While doctors, scientists, engineers and Wall Street whizz-kids are returning to India, the return of the prodigals is also driving the demand for luxury real estate. Many expats and Non-Resident Indians (NRIs) want the same comforts that they were used to abroad and will settle for nothing less. Here, we are not just talking about Indians coming home to their motherland but also about many multinationals employing expats, for whom one of the incentives to move in is the whole maharaja experience that includes private pools, maids' rooms and gardens that open onto golf courses.

"International investments contribute around 10 per cent of the total demand pie," says Anand Narayanan, National Director, Residential Agency, Knight Frank India. "We have witnessed a good inflow of investments from the UAE, Saudi Arabia, the US, the UK, Canada and Singapore."

There is no doubt that the demand pie is dominated by domestic buyers who prefer luxury housing projects as an upgrade to their lifestyle, he says.
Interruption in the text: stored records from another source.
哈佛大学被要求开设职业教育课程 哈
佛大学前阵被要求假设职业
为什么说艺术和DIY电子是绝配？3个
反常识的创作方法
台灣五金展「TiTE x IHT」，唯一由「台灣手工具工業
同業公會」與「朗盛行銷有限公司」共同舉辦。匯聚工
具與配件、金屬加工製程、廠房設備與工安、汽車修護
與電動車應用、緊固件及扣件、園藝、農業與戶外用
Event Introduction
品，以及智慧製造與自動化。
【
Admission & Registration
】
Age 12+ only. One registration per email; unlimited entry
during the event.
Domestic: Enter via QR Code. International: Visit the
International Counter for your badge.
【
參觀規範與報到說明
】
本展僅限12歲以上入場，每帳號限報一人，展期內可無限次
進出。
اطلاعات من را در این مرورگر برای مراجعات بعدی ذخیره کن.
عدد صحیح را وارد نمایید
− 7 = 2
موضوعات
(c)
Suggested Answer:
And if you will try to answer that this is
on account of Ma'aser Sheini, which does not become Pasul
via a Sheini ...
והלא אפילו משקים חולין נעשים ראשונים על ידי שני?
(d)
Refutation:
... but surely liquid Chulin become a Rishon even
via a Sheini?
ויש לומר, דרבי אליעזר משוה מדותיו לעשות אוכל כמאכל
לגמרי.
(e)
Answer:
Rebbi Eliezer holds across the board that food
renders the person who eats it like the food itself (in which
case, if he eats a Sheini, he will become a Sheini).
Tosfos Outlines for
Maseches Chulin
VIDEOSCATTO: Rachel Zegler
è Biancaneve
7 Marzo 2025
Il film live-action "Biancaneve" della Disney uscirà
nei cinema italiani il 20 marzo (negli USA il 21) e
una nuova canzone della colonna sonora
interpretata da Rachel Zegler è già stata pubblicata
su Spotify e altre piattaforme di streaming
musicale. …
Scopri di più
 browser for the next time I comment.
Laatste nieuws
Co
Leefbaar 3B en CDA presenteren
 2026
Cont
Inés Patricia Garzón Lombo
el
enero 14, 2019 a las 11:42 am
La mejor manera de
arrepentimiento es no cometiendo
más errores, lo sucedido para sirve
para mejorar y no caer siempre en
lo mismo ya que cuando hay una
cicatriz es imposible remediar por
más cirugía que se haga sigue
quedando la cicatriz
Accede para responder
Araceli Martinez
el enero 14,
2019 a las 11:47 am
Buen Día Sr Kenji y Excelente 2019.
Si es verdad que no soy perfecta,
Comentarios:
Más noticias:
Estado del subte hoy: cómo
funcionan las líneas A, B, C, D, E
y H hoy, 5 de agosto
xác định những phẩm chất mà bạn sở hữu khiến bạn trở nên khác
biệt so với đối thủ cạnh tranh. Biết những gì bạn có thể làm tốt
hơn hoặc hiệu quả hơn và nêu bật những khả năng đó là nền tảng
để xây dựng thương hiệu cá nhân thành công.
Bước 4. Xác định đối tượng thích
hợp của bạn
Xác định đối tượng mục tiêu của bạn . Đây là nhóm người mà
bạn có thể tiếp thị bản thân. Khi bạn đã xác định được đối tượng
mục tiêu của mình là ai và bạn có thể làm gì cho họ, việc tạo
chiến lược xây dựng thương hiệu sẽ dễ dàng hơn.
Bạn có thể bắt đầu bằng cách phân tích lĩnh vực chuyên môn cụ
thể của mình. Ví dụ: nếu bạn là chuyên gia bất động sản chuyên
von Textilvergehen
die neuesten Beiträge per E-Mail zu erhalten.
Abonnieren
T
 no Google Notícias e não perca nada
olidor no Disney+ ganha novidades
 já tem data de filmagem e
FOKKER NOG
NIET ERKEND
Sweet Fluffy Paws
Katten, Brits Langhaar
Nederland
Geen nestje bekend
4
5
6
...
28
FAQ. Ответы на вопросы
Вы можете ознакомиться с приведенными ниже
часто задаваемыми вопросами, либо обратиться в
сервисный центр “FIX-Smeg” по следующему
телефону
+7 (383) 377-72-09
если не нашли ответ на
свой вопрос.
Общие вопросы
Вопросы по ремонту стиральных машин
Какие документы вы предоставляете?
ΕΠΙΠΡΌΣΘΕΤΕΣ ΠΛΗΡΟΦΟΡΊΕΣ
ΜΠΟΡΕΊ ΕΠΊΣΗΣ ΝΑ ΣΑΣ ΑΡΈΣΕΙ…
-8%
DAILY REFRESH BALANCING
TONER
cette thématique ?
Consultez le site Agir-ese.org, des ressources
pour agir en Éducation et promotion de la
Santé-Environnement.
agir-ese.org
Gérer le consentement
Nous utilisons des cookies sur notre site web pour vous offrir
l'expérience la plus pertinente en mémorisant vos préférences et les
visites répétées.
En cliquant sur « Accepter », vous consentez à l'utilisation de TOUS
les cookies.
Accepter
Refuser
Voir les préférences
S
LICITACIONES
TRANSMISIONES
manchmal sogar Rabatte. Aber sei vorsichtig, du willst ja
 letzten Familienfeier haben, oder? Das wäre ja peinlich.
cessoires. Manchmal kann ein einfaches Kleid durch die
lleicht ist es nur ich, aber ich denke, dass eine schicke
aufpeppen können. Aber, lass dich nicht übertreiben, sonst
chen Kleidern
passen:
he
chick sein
With economy growing at a good pace and income levels moving up, housing has no more been restricted to be considered for accommodation or investment perspective, but is also seen as a lifestyle statement. This sentiment has enabled many developers to introduce new product offerings and concepts such as branded residences, designer homes and theme-based housing projects.

"This makes the Indian residential market a realty hot spot for investors including NRIs, and lately for foreign financial institutions and private equity firms. It is considered to be an asset class that is set on a long-term growth trajectory," says Narayanan.

So just how hot is the market? Currently valued at more than $100 billion (Dh367 billion), the Indian real estate sector is poised to grow at 20 per cent CAGR (compound annual growth rate) in capital values over a longer time frame, thereby equalling long-term asset class returns of equity, explains Narayanan. "However, real estate would score over equity in its ability to generate annuity returns in the form of rentals, where rental yields (residential: 2 to 5 per cent and commercial, 8 to 12 per cent) are far superior than dividend yields (1 to 3 per cent)."

Considering this, Narayanan thinks it is also prudent to point out that there is no widespread liquidity crunch in the market as the developers are well capitalised. "We don't foresee any significant fall in pricing but prices will be stable for some time," he says.

He says buyer confidence will drive the return of demand in the market, provided there are no further interest rate hikes and major price appreciations. "Developmental rules in Mumbai and tier one cities have rationalised. But stringent government regulation may lead to limited supply," he says.

Need for transparency

Luring investors like flies to honey are the sweet returns on investments — but these same investors are often duped and end up with the short end of the stick — which is why the Indian realty sector is agitating for a regulator. "The introduction of a real estate regulator will bring more transparency to the industry. The regulator will further smoothen the process for approvals and guard consumers' interests, which will boost credibility and reliability, resulting in higher investor demand," says Narayanan.